From 2010-2012, Đoan toured Spain and Vietnam with "Oh, Saigon" as a featured artist for the US Department of State. Her work has been featured on international media outlets including BBC World Service, NPR, and EiTB in Spain. Oh, Saigon is taught in university courses worldwide, including classes led by Pulitzer Prize winner Viet Thanh Nguyen at USC and Vietnam War scholar Marilyn B. Young at NYU.
Đoan's additional directing and producing credits include "Agent," "American Geisha," "Legacy of Denial,” “Good Morning Captains," "Hard Times," "Nuoc," "On the Trail of Ho," and "A Requiem." She has directed music videos and commercials while consulting on numerous award-winning documentaries, including Oscar-nominated "If A Tree Falls," and "Nailed It."
In 2022, Đoan received the Firelight Media/National Endowment for the Humanities' Spark Fund supporting her work on "Oh America: Divided Country," exploring her family's second-generation political split—out of three child survivors of the Fall of Saigon, one became liberal while two marched on the US Capitol on January 6. Đoan has been conducting an extensive oral history project around the Fall of Saigon, involving both Vietnamese and American survivors, including the veterans who rescued her family.
In 2024-2025, Đoan is series producer on the 5-part Emmy-nominated Netflix series Turning Point on its Vietnam War series, released April 30, 2025, the 50th anniversary of the Fall of Saigon. Đoan is making Oh, America, a follow-up to Oh, Saigon. Đoan directed, produced, and appeared in The Longest Walk (2024), a documentary short that takes place in Kentucky, part of a series by the Abortion Clinic Film Collective, shorts about abortion taking place in the states that have banned abortion.
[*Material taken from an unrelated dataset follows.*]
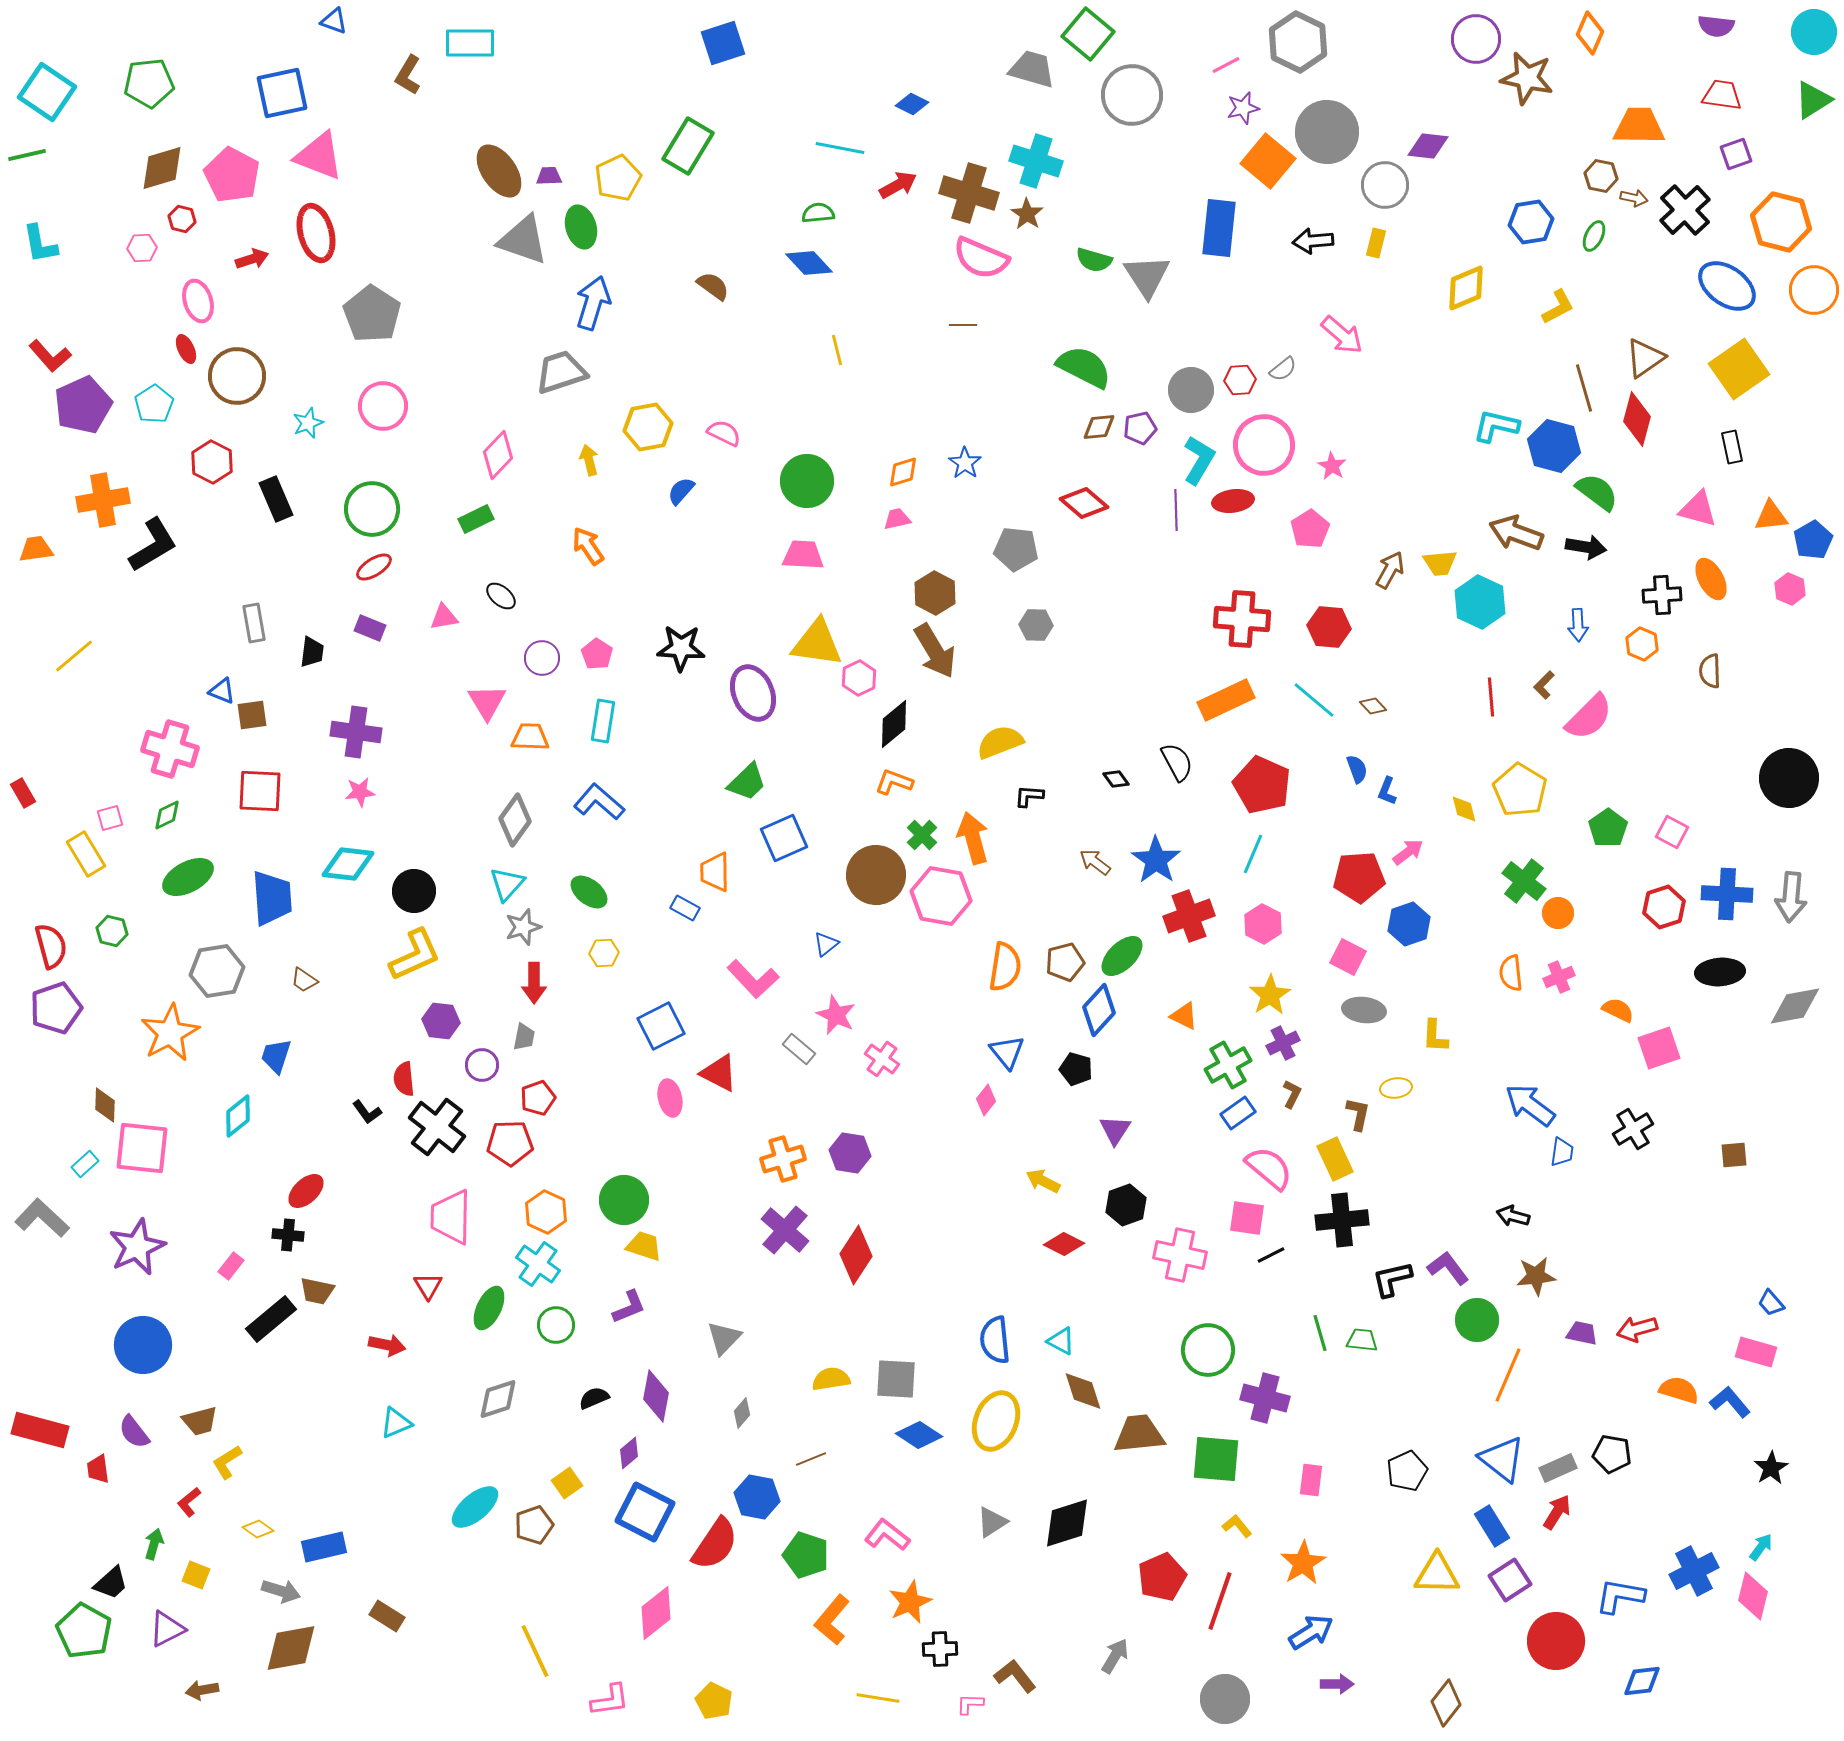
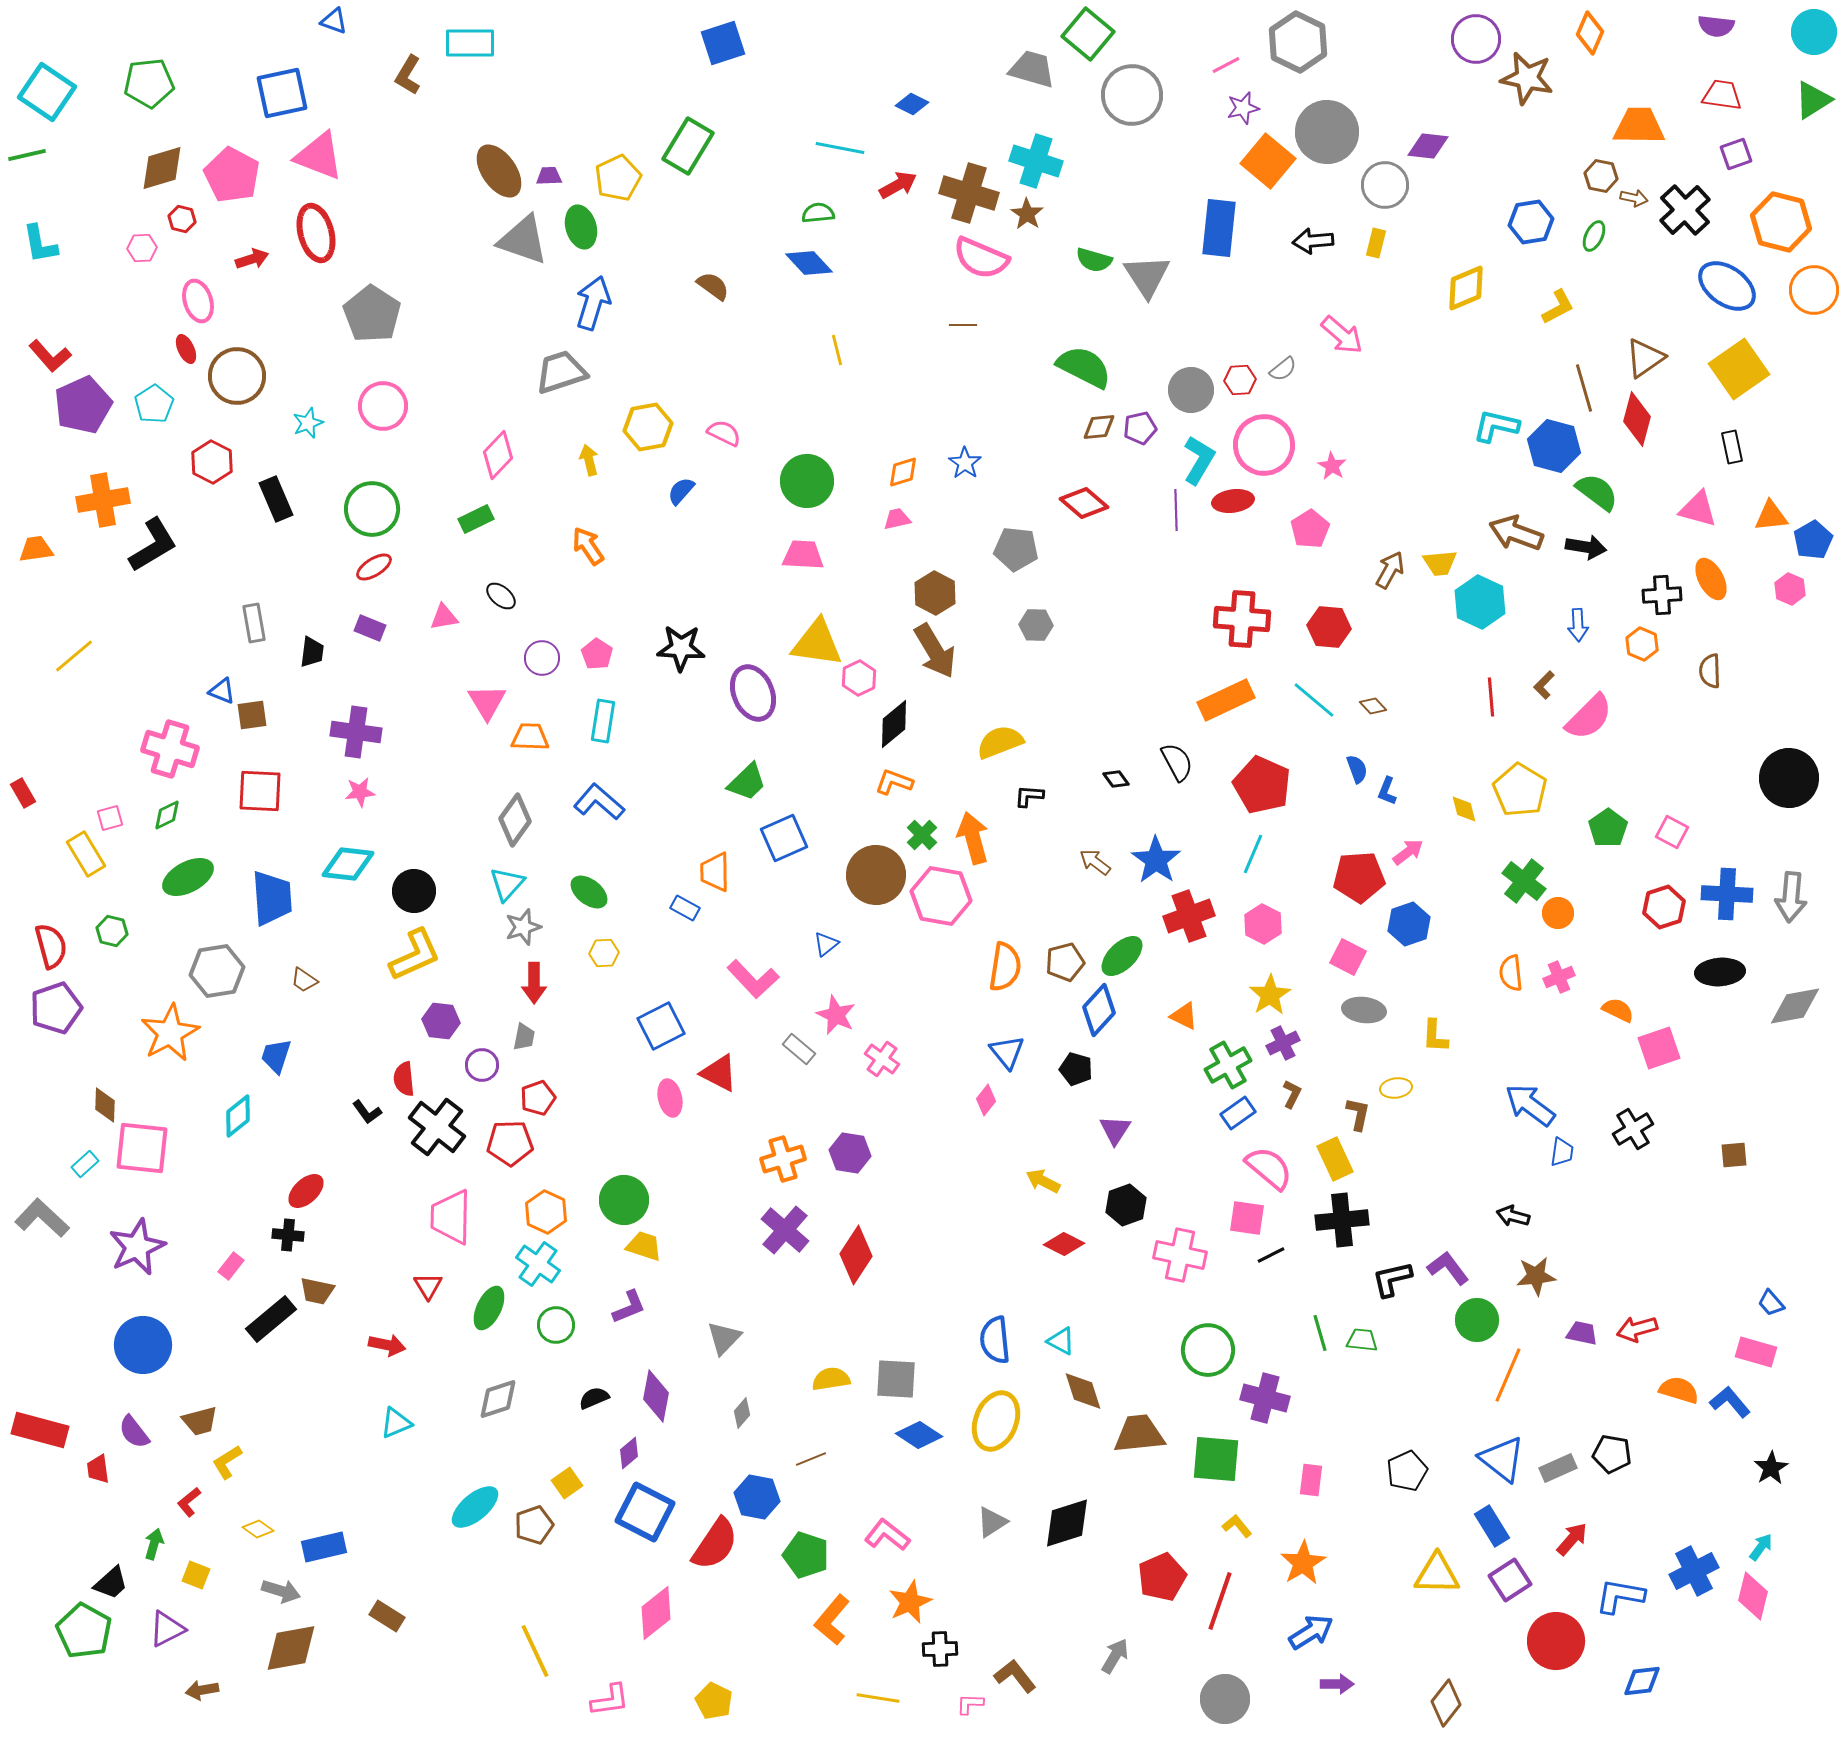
red arrow at (1557, 1512): moved 15 px right, 27 px down; rotated 9 degrees clockwise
In late 2025, Đoan received a Best Creative Documentary Filmmaker Award at the Global Peace & Legacy Awards, given by a hero from her teen years, author Le Ly Hayslip. The Netflix Turning Point series received a second Emmy nomination, and she and her team on Turning Point: The Vietnam War were nominated for Best Episodic Series at the International Documentary Association IDA Awards.
BBC World Service show about Đoan, October 2025
Đoan identifies neurodiverse, female and non-binary, and part of the LGBTQIA community. Đoan has been happily married to composer and Philip Curtis with whom she collaborated on Oh, America and Scars for Eyes.